Among the entries, which lines carry the string "Image"? Copy every one.

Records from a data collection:
%%
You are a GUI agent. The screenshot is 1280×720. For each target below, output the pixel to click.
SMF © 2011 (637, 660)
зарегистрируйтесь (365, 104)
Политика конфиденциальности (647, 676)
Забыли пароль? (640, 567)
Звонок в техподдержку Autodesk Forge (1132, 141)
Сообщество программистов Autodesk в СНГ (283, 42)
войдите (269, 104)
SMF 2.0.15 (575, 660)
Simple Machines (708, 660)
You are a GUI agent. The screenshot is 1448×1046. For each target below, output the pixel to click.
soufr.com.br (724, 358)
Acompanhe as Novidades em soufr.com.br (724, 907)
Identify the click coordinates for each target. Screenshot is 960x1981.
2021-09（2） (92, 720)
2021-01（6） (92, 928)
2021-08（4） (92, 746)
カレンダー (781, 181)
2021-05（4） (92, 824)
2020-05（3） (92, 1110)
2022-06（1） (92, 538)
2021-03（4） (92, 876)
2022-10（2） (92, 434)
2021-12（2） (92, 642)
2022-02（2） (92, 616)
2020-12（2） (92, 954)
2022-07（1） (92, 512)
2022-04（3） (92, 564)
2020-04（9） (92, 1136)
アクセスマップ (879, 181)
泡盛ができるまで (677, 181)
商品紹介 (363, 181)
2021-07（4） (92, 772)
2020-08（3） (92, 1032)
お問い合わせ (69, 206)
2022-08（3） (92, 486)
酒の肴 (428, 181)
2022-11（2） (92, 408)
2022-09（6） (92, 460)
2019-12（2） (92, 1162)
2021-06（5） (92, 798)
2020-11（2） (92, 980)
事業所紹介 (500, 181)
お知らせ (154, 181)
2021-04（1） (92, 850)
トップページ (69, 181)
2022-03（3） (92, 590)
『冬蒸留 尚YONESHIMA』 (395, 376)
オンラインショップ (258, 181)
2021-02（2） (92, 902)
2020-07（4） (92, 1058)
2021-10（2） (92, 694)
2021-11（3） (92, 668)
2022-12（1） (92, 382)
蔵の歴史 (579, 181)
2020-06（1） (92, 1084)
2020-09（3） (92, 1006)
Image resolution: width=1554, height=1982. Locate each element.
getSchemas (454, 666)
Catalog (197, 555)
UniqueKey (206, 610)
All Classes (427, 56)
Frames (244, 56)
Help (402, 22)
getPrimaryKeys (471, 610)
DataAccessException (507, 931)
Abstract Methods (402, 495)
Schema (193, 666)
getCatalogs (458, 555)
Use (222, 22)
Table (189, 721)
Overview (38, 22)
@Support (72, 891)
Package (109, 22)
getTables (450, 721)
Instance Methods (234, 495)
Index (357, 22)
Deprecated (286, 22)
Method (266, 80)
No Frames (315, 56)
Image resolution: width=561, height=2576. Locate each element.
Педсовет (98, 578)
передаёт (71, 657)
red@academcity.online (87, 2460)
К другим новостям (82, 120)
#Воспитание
%%
§ Output below:
Image resolution: width=1554, height=1982. Locate each element.
Image resolution: width=561, height=2576. Locate each element.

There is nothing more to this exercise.